Prompt
Could you please reproduce the entries exactly, leaving out any pictures?

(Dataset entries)
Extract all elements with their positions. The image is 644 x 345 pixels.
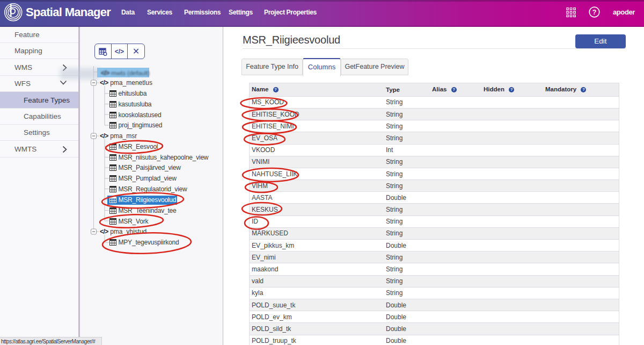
svg-text:?: ? <box>592 9 597 16</box>
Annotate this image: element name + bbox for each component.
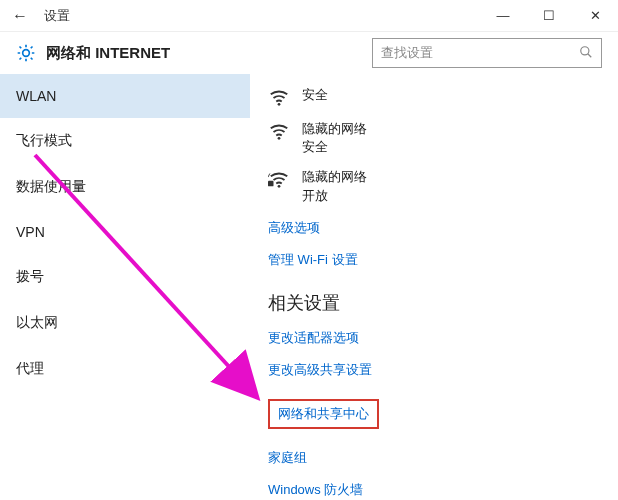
svg-point-3 [278, 137, 281, 140]
sidebar-item-airplane[interactable]: 飞行模式 [0, 118, 250, 164]
window-controls: — ☐ ✕ [480, 0, 618, 32]
wifi-open-icon [268, 168, 290, 190]
minimize-button[interactable]: — [480, 0, 526, 32]
link-advanced-sharing[interactable]: 更改高级共享设置 [268, 361, 600, 379]
close-button[interactable]: ✕ [572, 0, 618, 32]
network-label: 隐藏的网络安全 [302, 120, 367, 156]
titlebar: ← 设置 — ☐ ✕ [0, 0, 618, 32]
sidebar-item-label: VPN [16, 224, 45, 240]
maximize-button[interactable]: ☐ [526, 0, 572, 32]
svg-point-2 [278, 103, 281, 106]
sidebar-item-vpn[interactable]: VPN [0, 210, 250, 254]
network-label: 隐藏的网络开放 [302, 168, 367, 204]
wifi-secure-icon [268, 86, 290, 108]
link-adapter-options[interactable]: 更改适配器选项 [268, 329, 600, 347]
search-placeholder: 查找设置 [381, 44, 579, 62]
sidebar-item-label: 飞行模式 [16, 132, 72, 148]
page-title: 网络和 INTERNET [46, 44, 372, 63]
search-input[interactable]: 查找设置 [372, 38, 602, 68]
highlight-box: 网络和共享中心 [268, 399, 379, 429]
sidebar-item-ethernet[interactable]: 以太网 [0, 300, 250, 346]
link-network-sharing-center[interactable]: 网络和共享中心 [278, 405, 369, 423]
network-item[interactable]: 隐藏的网络安全 [268, 120, 600, 156]
content-panel: 安全 隐藏的网络安全 隐藏的网络开放 高级选项 管理 Wi-Fi 设置 相关设置… [250, 74, 618, 500]
sidebar-item-label: 以太网 [16, 314, 58, 330]
sidebar-item-label: 数据使用量 [16, 178, 86, 194]
sidebar-item-proxy[interactable]: 代理 [0, 346, 250, 392]
sidebar-item-data-usage[interactable]: 数据使用量 [0, 164, 250, 210]
sidebar-item-wlan[interactable]: WLAN [0, 74, 250, 118]
sidebar-item-label: 代理 [16, 360, 44, 376]
main-area: WLAN 飞行模式 数据使用量 VPN 拨号 以太网 代理 安全 隐藏的网络安全… [0, 74, 618, 500]
back-button[interactable]: ← [12, 7, 36, 25]
svg-point-4 [278, 185, 281, 188]
search-icon [579, 45, 593, 62]
network-item[interactable]: 安全 [268, 86, 600, 108]
gear-icon [16, 43, 36, 63]
svg-point-0 [581, 46, 589, 54]
link-windows-firewall[interactable]: Windows 防火墙 [268, 481, 600, 499]
network-label: 安全 [302, 86, 328, 104]
network-item[interactable]: 隐藏的网络开放 [268, 168, 600, 204]
svg-line-1 [588, 53, 592, 57]
wifi-secure-icon [268, 120, 290, 142]
svg-rect-5 [268, 181, 274, 187]
sidebar-item-label: WLAN [16, 88, 56, 104]
sidebar-item-dialup[interactable]: 拨号 [0, 254, 250, 300]
link-homegroup[interactable]: 家庭组 [268, 449, 600, 467]
link-manage-wifi[interactable]: 管理 Wi-Fi 设置 [268, 251, 600, 269]
window-title: 设置 [44, 7, 70, 25]
link-advanced-options[interactable]: 高级选项 [268, 219, 600, 237]
sidebar: WLAN 飞行模式 数据使用量 VPN 拨号 以太网 代理 [0, 74, 250, 500]
section-title-related: 相关设置 [268, 291, 600, 315]
sidebar-item-label: 拨号 [16, 268, 44, 284]
header: 网络和 INTERNET 查找设置 [0, 32, 618, 74]
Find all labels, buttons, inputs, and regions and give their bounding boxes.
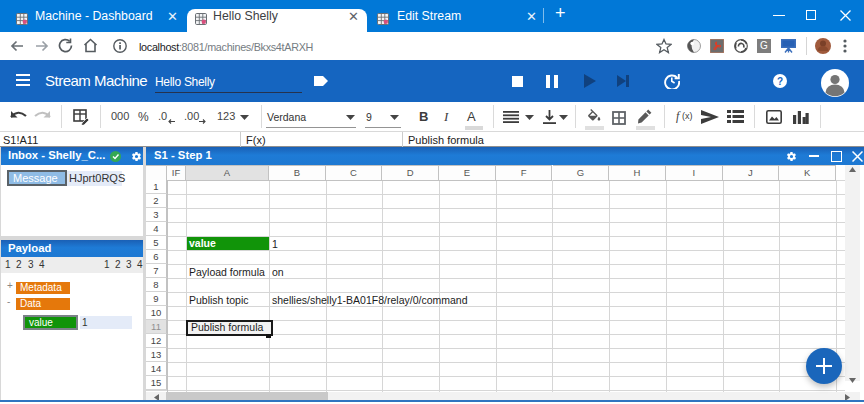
svg-text:?: ?	[777, 76, 783, 87]
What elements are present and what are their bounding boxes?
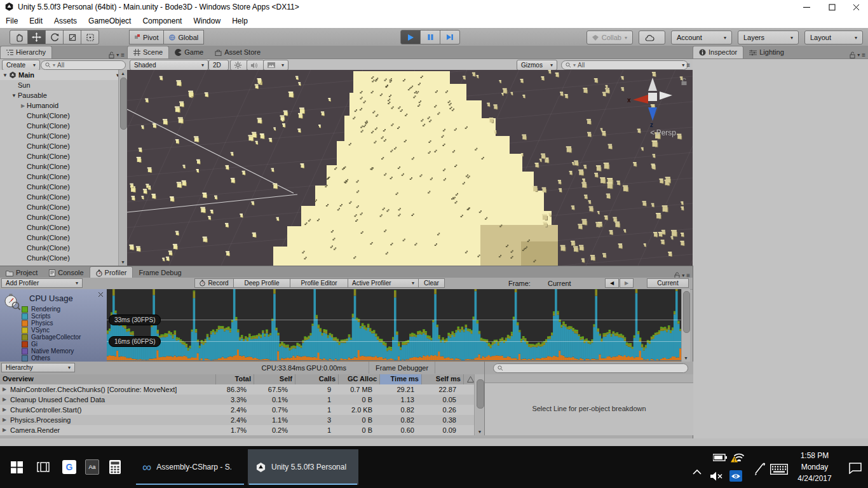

The answer
Extract all elements with their positions. The image is 644 x 345 pixels.
svg-text:?: ? <box>592 9 597 16</box>
Annotate this image: element name + bbox for each component.
svg-point-3 [278, 137, 281, 140]
sidebar-item-airplane[interactable]: 飞行模式 [0, 118, 250, 164]
window-controls: — ☐ ✕ [480, 0, 618, 32]
wifi-open-icon [268, 168, 290, 190]
minimize-button[interactable]: — [480, 0, 526, 32]
link-advanced-sharing[interactable]: 更改高级共享设置 [268, 361, 600, 379]
close-button[interactable]: ✕ [572, 0, 618, 32]
network-label: 隐藏的网络安全 [302, 120, 367, 156]
titlebar: ← 设置 — ☐ ✕ [0, 0, 618, 32]
sidebar-item-label: VPN [16, 224, 45, 240]
maximize-button[interactable]: ☐ [526, 0, 572, 32]
svg-point-2 [278, 103, 281, 106]
sidebar-item-vpn[interactable]: VPN [0, 210, 250, 254]
network-label: 隐藏的网络开放 [302, 168, 367, 204]
wifi-secure-icon [268, 86, 290, 108]
link-adapter-options[interactable]: 更改适配器选项 [268, 329, 600, 347]
search-placeholder: 查找设置 [381, 44, 579, 62]
sidebar-item-label: 飞行模式 [16, 132, 72, 148]
page-title: 网络和 INTERNET [46, 44, 372, 63]
search-input[interactable]: 查找设置 [372, 38, 602, 68]
highlight-box: 网络和共享中心 [268, 399, 379, 429]
sidebar-item-ethernet[interactable]: 以太网 [0, 300, 250, 346]
link-network-sharing-center[interactable]: 网络和共享中心 [278, 405, 369, 423]
network-item[interactable]: 隐藏的网络安全 [268, 120, 600, 156]
content-panel: 安全 隐藏的网络安全 隐藏的网络开放 高级选项 管理 Wi-Fi 设置 相关设置… [250, 74, 618, 500]
sidebar-item-label: 以太网 [16, 314, 58, 330]
sidebar-item-label: 数据使用量 [16, 178, 86, 194]
sidebar-item-proxy[interactable]: 代理 [0, 346, 250, 392]
sidebar-item-data-usage[interactable]: 数据使用量 [0, 164, 250, 210]
sidebar-item-wlan[interactable]: WLAN [0, 74, 250, 118]
sidebar-item-label: 代理 [16, 360, 44, 376]
main-area: WLAN 飞行模式 数据使用量 VPN 拨号 以太网 代理 安全 隐藏的网络安全… [0, 74, 618, 500]
back-button[interactable]: ← [12, 7, 36, 25]
svg-point-4 [278, 185, 281, 188]
search-icon [579, 45, 593, 62]
network-item[interactable]: 安全 [268, 86, 600, 108]
gear-icon [16, 43, 36, 63]
svg-point-0 [581, 46, 589, 54]
link-windows-firewall[interactable]: Windows 防火墙 [268, 481, 600, 499]
network-label: 安全 [302, 86, 328, 104]
network-item[interactable]: 隐藏的网络开放 [268, 168, 600, 204]
svg-line-1 [588, 53, 592, 57]
wifi-secure-icon [268, 120, 290, 142]
svg-rect-5 [268, 181, 274, 187]
sidebar-item-label: WLAN [16, 88, 56, 104]
sidebar-item-dialup[interactable]: 拨号 [0, 254, 250, 300]
link-homegroup[interactable]: 家庭组 [268, 449, 600, 467]
link-manage-wifi[interactable]: 管理 Wi-Fi 设置 [268, 251, 600, 269]
window-title: 设置 [44, 7, 70, 25]
link-advanced-options[interactable]: 高级选项 [268, 219, 600, 237]
sidebar: WLAN 飞行模式 数据使用量 VPN 拨号 以太网 代理 [0, 74, 250, 500]
section-title-related: 相关设置 [268, 291, 600, 315]
sidebar-item-label: 拨号 [16, 268, 44, 284]
header: 网络和 INTERNET 查找设置 [0, 32, 618, 74]
Find all labels, buttons, inputs, and regions and give their bounding boxes.
svg-text:?: ?	[777, 76, 783, 87]
What elements are present and what are their bounding boxes?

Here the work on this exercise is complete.